This website tells you when your local politicians are discussing police budgets

[Source Image: aerogondo/iStock, Stelsone/iStock]

BY Kristin Toussaint4 minute read

Calls to defund the police need to be heard by the local politicians who make city budget decisions. But the meetings where those decisions are made can be difficult to find out about, or full of confusing bureaucratic language; those who have never attended a city council meeting before may not know how to make their voice heard. Now, a new website aims to make it easier for the public to participate in these conversations by making the budget decision-making process more transparent.

Called Reinvestin.us, the site was created by a group of allies and web developers and spearheaded by Jane Kim, who previously served on the San Francisco Board of Supervisors and as president of the San Francisco Board of Education. It lists clear information on what meetings are coming up and when, what specifically is on that meeting’s agenda, who the local decision-makers are, and how exactly a resident can make a public comment.

“I’ve seen it from my personal experience that the meetings where relevant budget decisions are made are often under-attended, hard to locate, awkwardly timed, and we know that there are a lot of barriers to attendance,” Kim says. She remembers Black Lives Matter activists coming into board meetings to demand police reform but noticed that they often didn’t know what was on that day’s agenda.

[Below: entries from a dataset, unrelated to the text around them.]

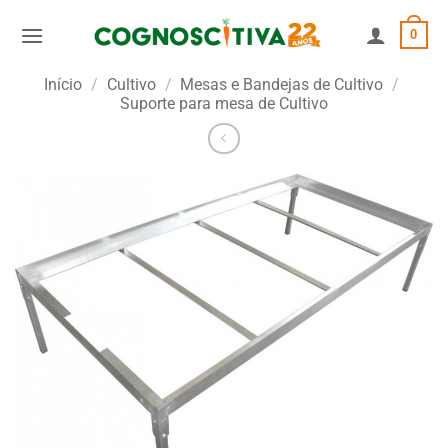
Skip
0
to
content
Início
/
Cultivo
/
Mesas e Bandejas de Cultivo
/
Suporte para mesa de Cultivo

[Screenshot: Reinvestin.us]
“A lot of folks didn’t know how to find out when the board was determining things, they didn’t have a lot of understanding about how the budget process works, and they would show up when they decided was the best day to come, but wasn’t necessarily the day when the council or the supervisors were discussing items that they cared about,” she says. But she also remembers that when activists did show up, swing votes on the board tended to lean more progressive, no matter what they were voting on.

When protests started after George Floyd’s death, Kim thought that maybe not enough had changed around city budgets earlier, partly because of how complicated that process is. She wanted to build a tool that informs organizers and activists about these meetings, and she reached out to web developers and some people she met while working as California political director for Senator Bernie Sanders’s 2020 presidential campaign to do so. There’s no overarching goal of Reinvestin.us besides civic participation, she stressed; the creators are not leaders in the movement, but allies.

Despite Kim’s own political experience, even she had a hard time finding information for local budget meetings in other cities. The team worked with former legislative aides for various city councils to get those details. The Reinvestin.us page for each meeting also gives context about these budgets; one for a San Francisco Sheriff’s Department and SFPD budget meeting notes that the last fiscal year’s budget gave a total of $953.1 million to both departments—more than the $679 million to SFMTA and the $368 million allocated to homeless services. The page also includes a link to watch the meeting online and details for how to call in to comment.

July 1 was the budget deadline for many cities, but even though that date has passed, elected officials are still conducting meetings, making amendments, or even reopening their budgets as they face public scrutiny. “It actually makes it more critical for our site to exist, because these budget decisions won’t be calendared on a normal schedule,” Kim says, “so we want to make sure that we make it as easy as possible for folks to access these meetings and speak to their local elected officials.”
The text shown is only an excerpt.